BEGIN
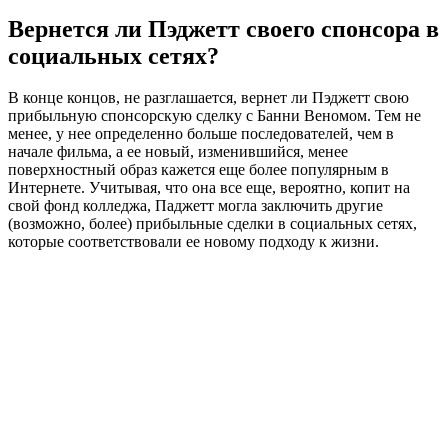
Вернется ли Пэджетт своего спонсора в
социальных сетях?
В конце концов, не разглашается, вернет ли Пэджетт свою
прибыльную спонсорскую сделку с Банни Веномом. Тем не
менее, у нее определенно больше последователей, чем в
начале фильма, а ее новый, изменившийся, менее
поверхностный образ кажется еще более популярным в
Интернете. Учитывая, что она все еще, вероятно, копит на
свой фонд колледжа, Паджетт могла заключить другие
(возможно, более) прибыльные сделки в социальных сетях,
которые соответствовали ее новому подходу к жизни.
END
BEGIN
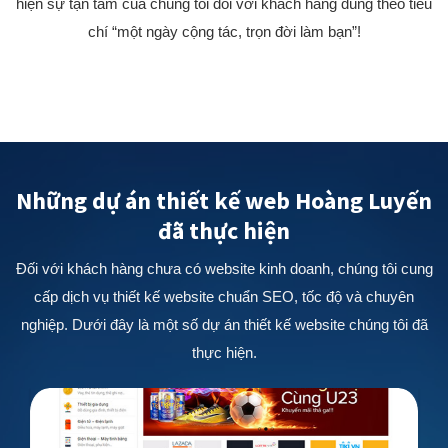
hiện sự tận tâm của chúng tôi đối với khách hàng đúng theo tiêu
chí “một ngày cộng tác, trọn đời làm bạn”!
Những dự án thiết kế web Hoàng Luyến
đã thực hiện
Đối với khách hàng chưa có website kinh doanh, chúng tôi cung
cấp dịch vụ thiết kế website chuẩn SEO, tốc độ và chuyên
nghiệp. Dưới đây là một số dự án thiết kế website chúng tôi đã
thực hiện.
END
BEGIN
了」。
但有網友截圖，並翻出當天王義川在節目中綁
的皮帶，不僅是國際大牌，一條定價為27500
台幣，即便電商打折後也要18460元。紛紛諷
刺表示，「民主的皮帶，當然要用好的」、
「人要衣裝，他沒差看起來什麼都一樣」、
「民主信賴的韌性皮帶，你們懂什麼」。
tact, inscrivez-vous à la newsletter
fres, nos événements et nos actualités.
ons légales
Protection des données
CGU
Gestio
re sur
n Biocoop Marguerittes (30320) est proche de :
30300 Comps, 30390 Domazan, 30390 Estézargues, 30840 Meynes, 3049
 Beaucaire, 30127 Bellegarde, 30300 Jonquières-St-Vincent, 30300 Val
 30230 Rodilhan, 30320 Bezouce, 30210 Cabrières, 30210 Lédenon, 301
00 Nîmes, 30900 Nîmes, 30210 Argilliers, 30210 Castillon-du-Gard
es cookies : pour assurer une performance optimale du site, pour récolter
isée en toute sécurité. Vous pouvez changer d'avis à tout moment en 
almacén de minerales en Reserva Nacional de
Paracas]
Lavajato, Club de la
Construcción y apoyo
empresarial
END
WHAT YOU ARE ASKED TO DO: Using the entries above, output exactly the lines between the line holding "Beaucaire, 30127 Bellegarde, 30300" and the line holding "empresarial", end lines included, and nothing more.

COMPLETED EXERCISE:
 Beaucaire, 30127 Bellegarde, 30300 Jonquières-St-Vincent, 30300 Val
 30230 Rodilhan, 30320 Bezouce, 30210 Cabrières, 30210 Lédenon, 301
00 Nîmes, 30900 Nîmes, 30210 Argilliers, 30210 Castillon-du-Gard
es cookies : pour assurer une performance optimale du site, pour récolter
isée en toute sécurité. Vous pouvez changer d'avis à tout moment en 
almacén de minerales en Reserva Nacional de
Paracas]
Lavajato, Club de la
Construcción y apoyo
empresarial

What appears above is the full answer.